(REQUIREMENT) Extract all lines in the data that contain the word "Executive".

Collected data:
=-=-=-=-=

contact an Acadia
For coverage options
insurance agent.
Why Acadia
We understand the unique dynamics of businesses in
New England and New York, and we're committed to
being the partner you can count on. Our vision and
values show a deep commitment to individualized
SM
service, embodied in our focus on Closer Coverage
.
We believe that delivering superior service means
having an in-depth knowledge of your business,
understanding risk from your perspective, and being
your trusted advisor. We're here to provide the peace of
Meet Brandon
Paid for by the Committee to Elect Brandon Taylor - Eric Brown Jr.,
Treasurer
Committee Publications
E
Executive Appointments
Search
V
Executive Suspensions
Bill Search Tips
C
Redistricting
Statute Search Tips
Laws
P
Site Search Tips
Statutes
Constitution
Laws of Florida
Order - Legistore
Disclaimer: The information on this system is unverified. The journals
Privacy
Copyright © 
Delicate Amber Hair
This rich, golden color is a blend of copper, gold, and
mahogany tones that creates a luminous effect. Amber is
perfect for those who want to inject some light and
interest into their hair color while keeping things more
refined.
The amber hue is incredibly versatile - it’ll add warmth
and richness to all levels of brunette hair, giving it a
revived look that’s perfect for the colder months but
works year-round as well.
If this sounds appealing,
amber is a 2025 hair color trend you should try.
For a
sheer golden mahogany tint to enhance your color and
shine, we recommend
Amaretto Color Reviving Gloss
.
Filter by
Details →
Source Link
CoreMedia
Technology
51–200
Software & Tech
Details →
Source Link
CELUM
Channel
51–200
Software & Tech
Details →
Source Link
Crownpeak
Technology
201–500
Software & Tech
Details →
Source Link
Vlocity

=-=-=-=-=

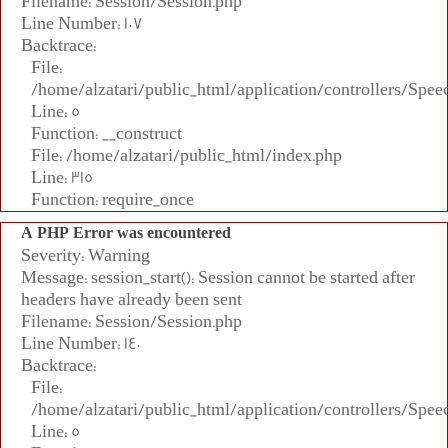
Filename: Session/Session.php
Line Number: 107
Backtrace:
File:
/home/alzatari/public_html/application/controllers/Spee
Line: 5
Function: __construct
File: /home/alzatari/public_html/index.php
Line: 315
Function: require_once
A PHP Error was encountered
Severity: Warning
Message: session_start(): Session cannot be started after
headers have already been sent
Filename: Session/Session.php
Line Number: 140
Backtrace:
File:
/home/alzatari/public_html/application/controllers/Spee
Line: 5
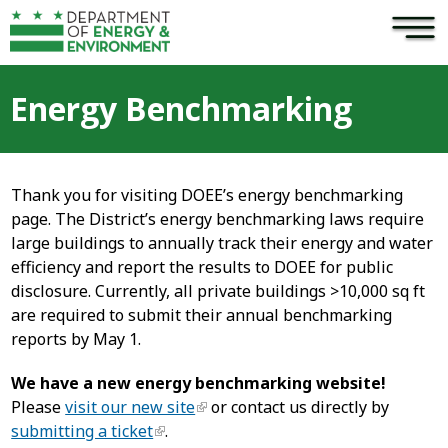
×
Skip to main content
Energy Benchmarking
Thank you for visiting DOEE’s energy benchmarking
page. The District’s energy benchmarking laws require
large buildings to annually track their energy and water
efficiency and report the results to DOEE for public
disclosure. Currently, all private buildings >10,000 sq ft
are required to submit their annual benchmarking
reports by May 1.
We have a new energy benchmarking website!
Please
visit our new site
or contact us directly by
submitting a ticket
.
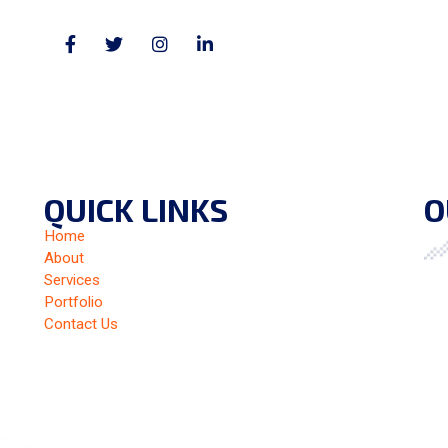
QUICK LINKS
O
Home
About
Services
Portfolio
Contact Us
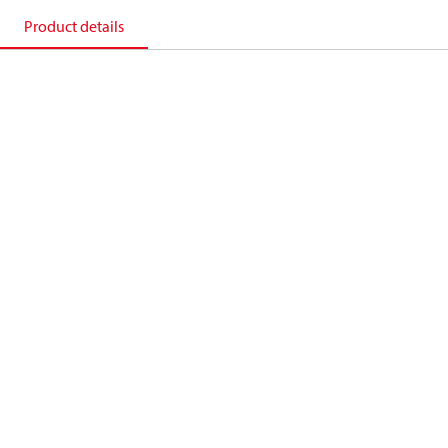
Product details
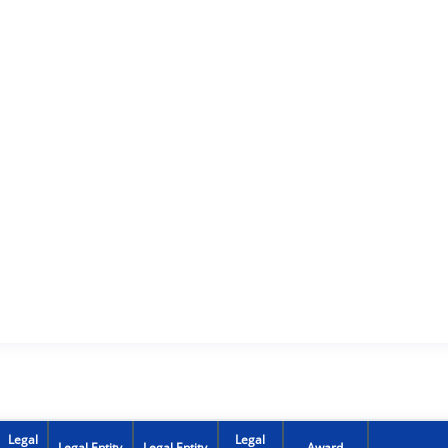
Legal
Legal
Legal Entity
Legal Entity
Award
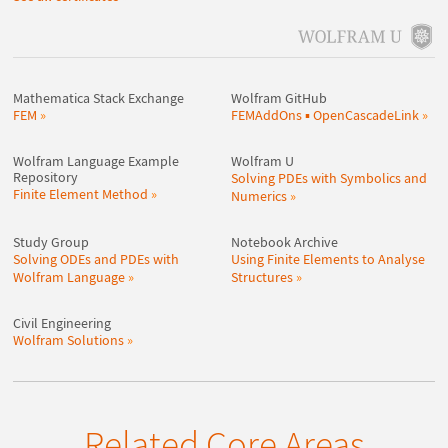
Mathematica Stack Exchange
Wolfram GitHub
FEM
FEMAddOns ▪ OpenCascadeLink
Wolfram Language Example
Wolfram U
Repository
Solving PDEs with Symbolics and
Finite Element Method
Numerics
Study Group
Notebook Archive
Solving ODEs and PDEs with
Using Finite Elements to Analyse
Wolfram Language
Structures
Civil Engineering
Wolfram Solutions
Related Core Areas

=-=-=-=-=

(EXPECTED ANSWER)
Executive Appointments
Executive Suspensions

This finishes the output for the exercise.